The city’s total retail sales for the month, provisionally

estimated at HK$43.6 billion, dropped by 6.5 per cent year on year, smaller than the fall of 7.8 per cent and 8.5 per cent in last November and December respectively.

Sales of jewellery, watches and other luxuries continued to dwindle in January while sales of durable goods such as cars, electronics and furniture, fell almost 20 per cent from the same time last year.

Thomson Cheng Wai-hung, chairman of the Hong Kong Retail Management Association – which represents more than 7,800 retail outlets in the city – said he feared the result for February would be far worse than January’s as the usual rise in sales powered by pre-Lunar New Year holiday spending was over.

“The February figure will be very unsatisfactory,” Cheng said. “Some of our members even felt the market had collapsed.

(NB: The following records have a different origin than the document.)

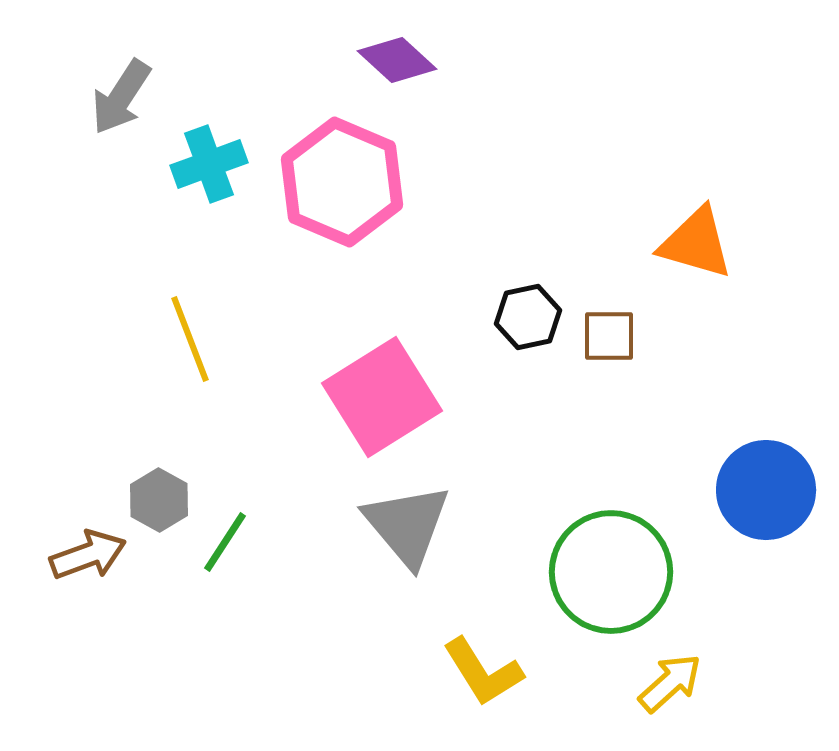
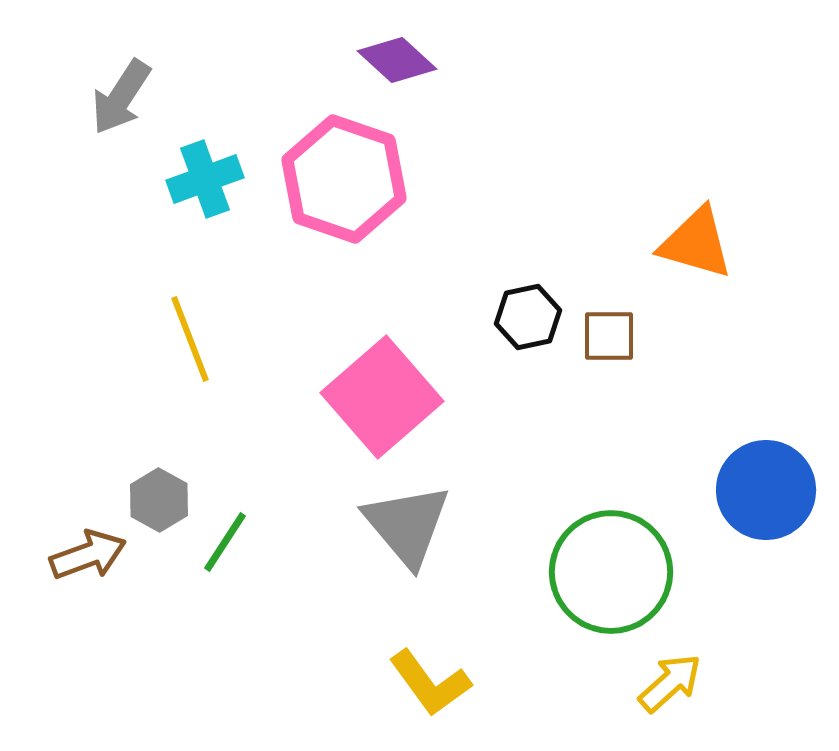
cyan cross: moved 4 px left, 15 px down
pink hexagon: moved 2 px right, 3 px up; rotated 4 degrees counterclockwise
pink square: rotated 9 degrees counterclockwise
yellow L-shape: moved 53 px left, 11 px down; rotated 4 degrees counterclockwise
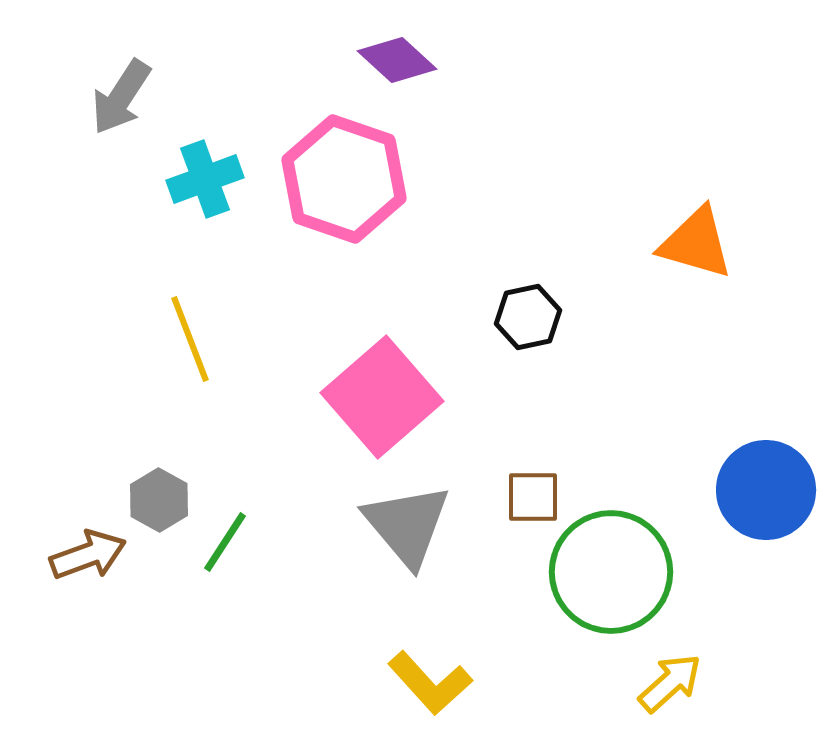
brown square: moved 76 px left, 161 px down
yellow L-shape: rotated 6 degrees counterclockwise
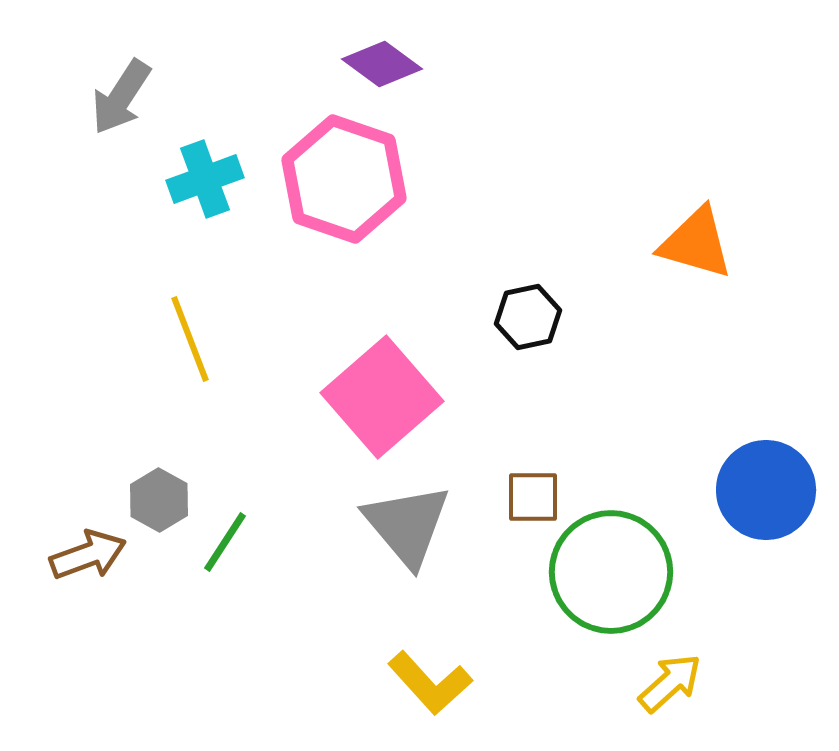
purple diamond: moved 15 px left, 4 px down; rotated 6 degrees counterclockwise
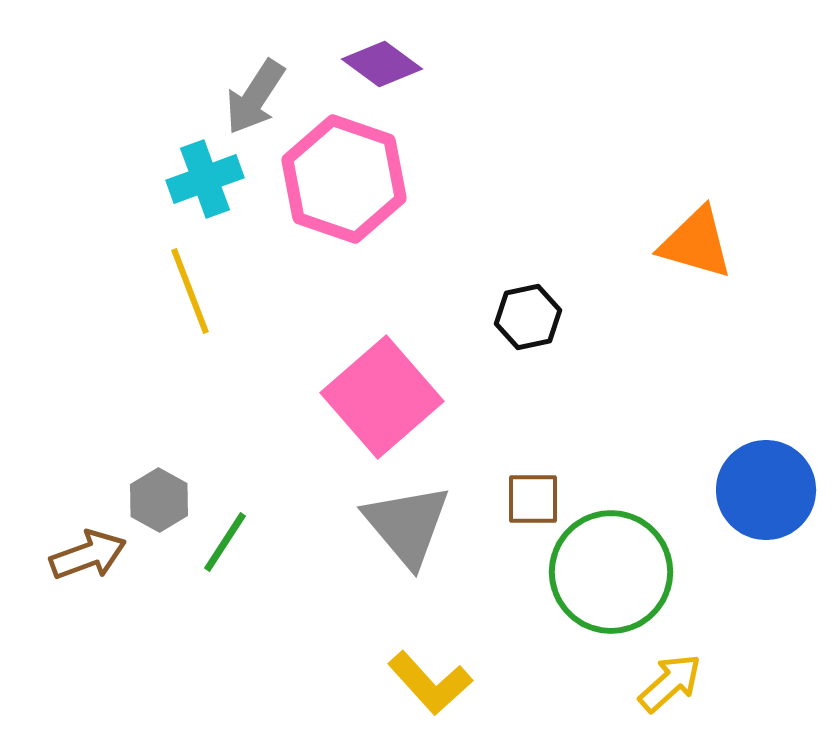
gray arrow: moved 134 px right
yellow line: moved 48 px up
brown square: moved 2 px down
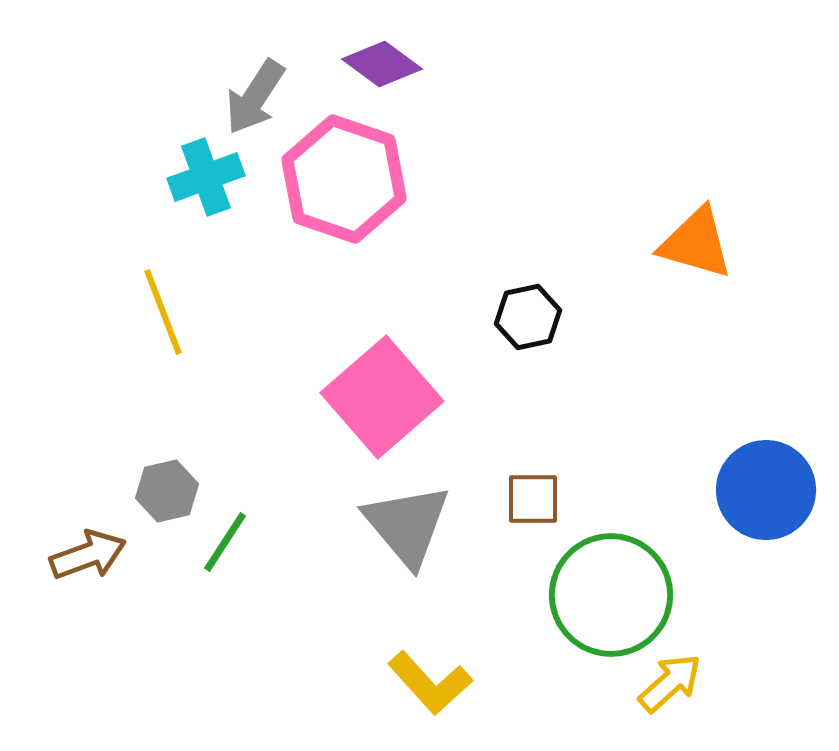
cyan cross: moved 1 px right, 2 px up
yellow line: moved 27 px left, 21 px down
gray hexagon: moved 8 px right, 9 px up; rotated 18 degrees clockwise
green circle: moved 23 px down
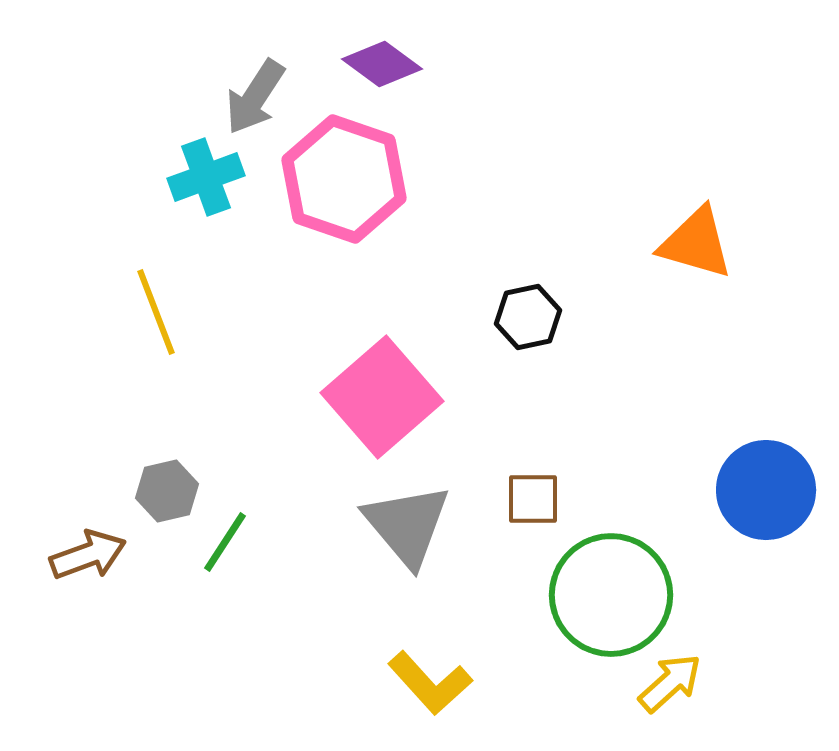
yellow line: moved 7 px left
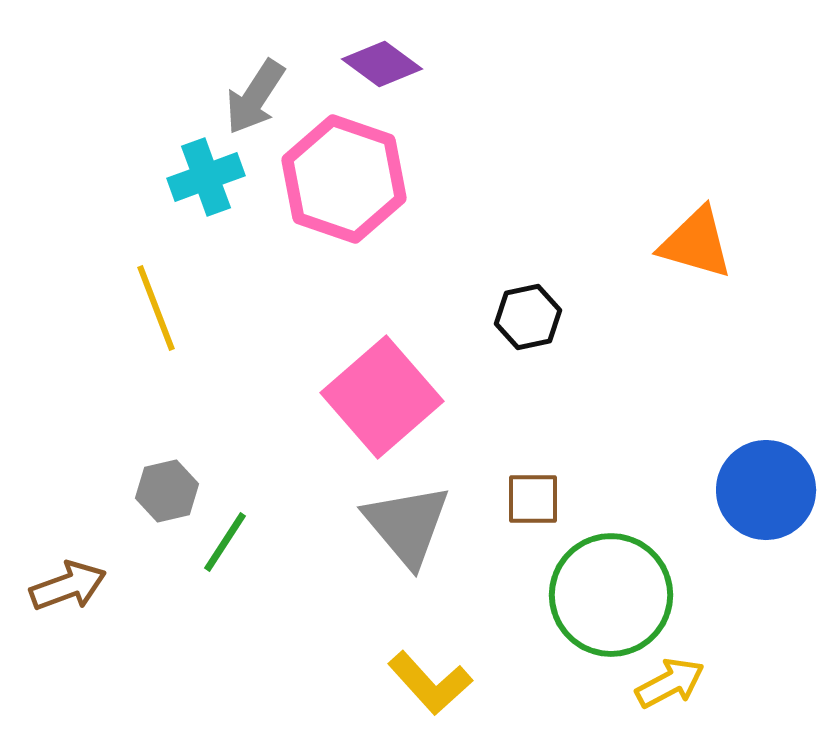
yellow line: moved 4 px up
brown arrow: moved 20 px left, 31 px down
yellow arrow: rotated 14 degrees clockwise
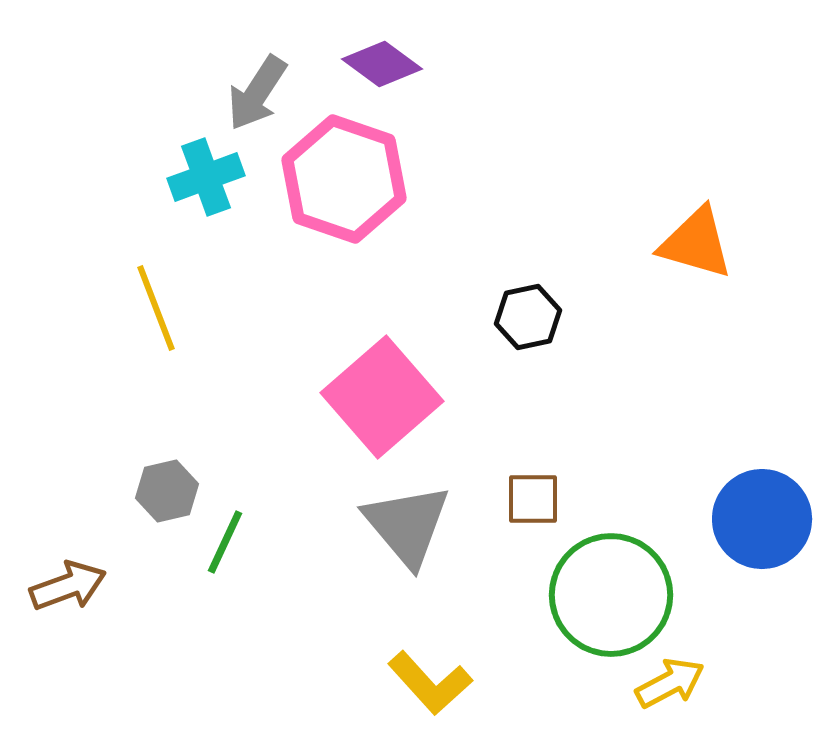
gray arrow: moved 2 px right, 4 px up
blue circle: moved 4 px left, 29 px down
green line: rotated 8 degrees counterclockwise
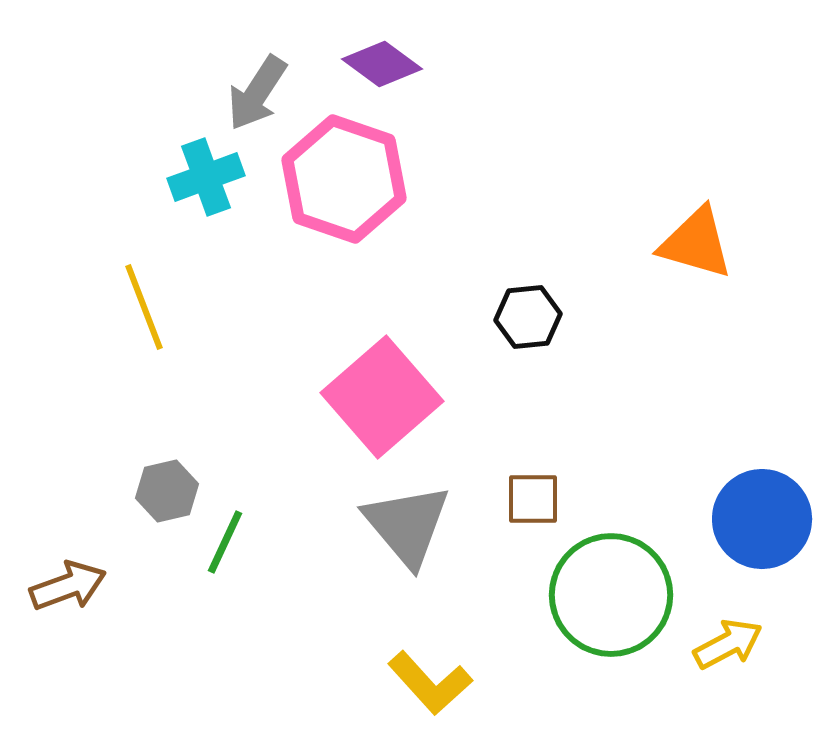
yellow line: moved 12 px left, 1 px up
black hexagon: rotated 6 degrees clockwise
yellow arrow: moved 58 px right, 39 px up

Everyone is worried.”

A government spokesman said the fall reflected a “protracted slowdown in inbound tourism and also weakening local consumption sentiment amid the uncertain economic outlook”.

But Daniel Chong Wai-chung, chief executive of Yata, a department store chain specialising in Japanese food and products, said he was not worried about the outlook for the economy.

Bucking the overall downward market trend, Yata’s sales grew 5.4 per cent in the first two months of this year, compared to the same time last year, fuelled by a 25.5 per cent increase in sales of menswear plus a 5 per cent increase of sales in supermarkets.

“We expect we will continue to perform well in March,” said Chong, attributing his company’s good start to the year to a mix of factors including careful preparation, a cold January and strong demand during the Lunar New Year.

According to Chong, department stores and supermarkets – unlike jewellery and cosmetic stores – could weather the current “retail winter” because they sell a much broader range of products.

Adding he remained “cautiously optimistic” about the city’s retail sector, Chong said Yata had plans to add three more stores in Hong Kong in 2017.

“We don’t worry at all. We know continuing to yell ‘worry’ doesn’t solve the problem,” he said. “Ask what you can do on your own.”